What is Appalachia, Really?

If you want to understand rural America, critics say, look beyond Hillbilly Elegy.

1 minute read

December 16, 2017, 5:00 AM PST

By Elana Eden


Gatlinburg, Tennessee. | Sean Pavone / Shutterstock

Since its publication in June 2016, J.D. Vance's Hillbilly Elegy has gained media acclaim for its portrayal of life in a region considered opaque by those outside of it. But the book has also been roundly criticized for feeding into the caricature and demonization of rural communities facing extreme poverty, substandard infrastructure, and economic upheaval.
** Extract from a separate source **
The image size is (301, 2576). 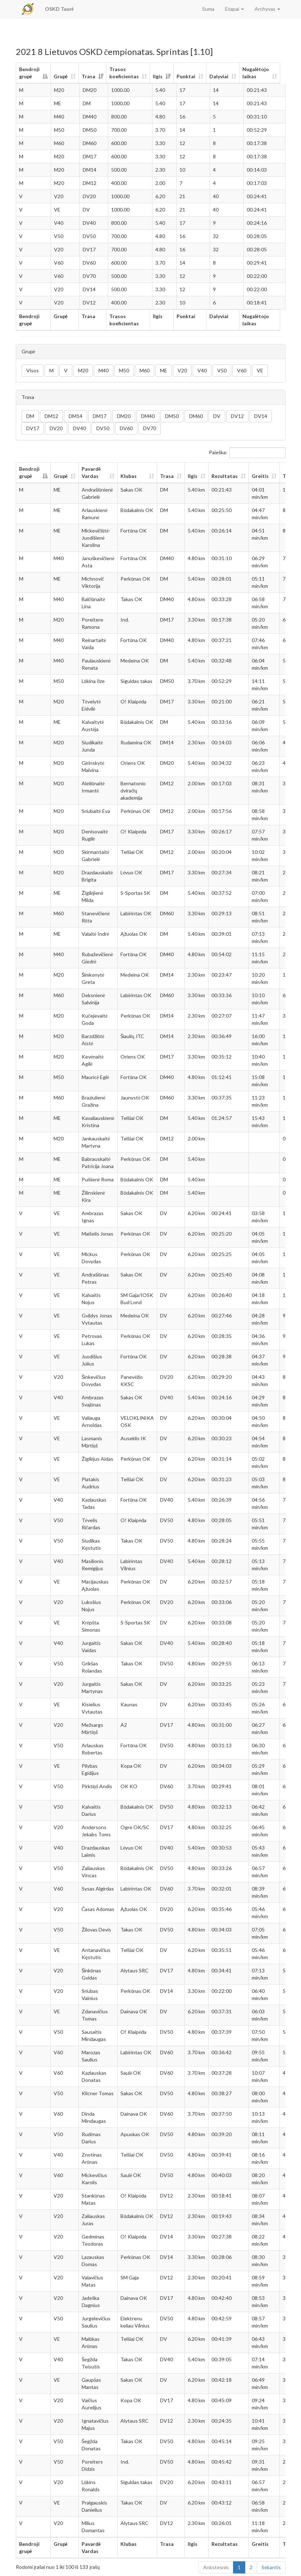 What do you see at coordinates (148, 416) in the screenshot?
I see `DM40 [button]` at bounding box center [148, 416].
Rather than indulge what he calls "a blame-the-victim and culture-of-poverty narrative," Eric Kerl of Chitucky has put together a collection of alternative resources for those seeking to understand Appalachian history, culture, and politics, highlighting the underlying issues of "poverty, racism, underdevelopment, and struggle" that have structured the region.

The syllabus includes some recent and forthcoming publications, including What You Are Getting Wrong About Appalachia (February 2018) by Elizabeth Catte—who criticized Elegy  on her blog and for Boston Review—and Steven Stoll's Ramp Hollow: The Ordeal of Appalachia (November 2017), reviewed here by Pro Publica.